§ SOURCE MATERIAL

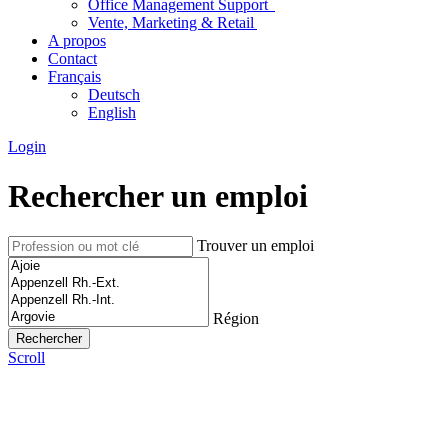
Office Management Support
Vente, Marketing & Retail
A propos
Contact
Français
Deutsch
English
Login
Rechercher un emploi
Trouver un emploi
Région
Scroll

§ EXERCISE
The "Rechercher un emploi" line through the last line above: set these down exactly and add nothing else.

§ TASK SOLUTION
Rechercher un emploi
Trouver un emploi
Région
Scroll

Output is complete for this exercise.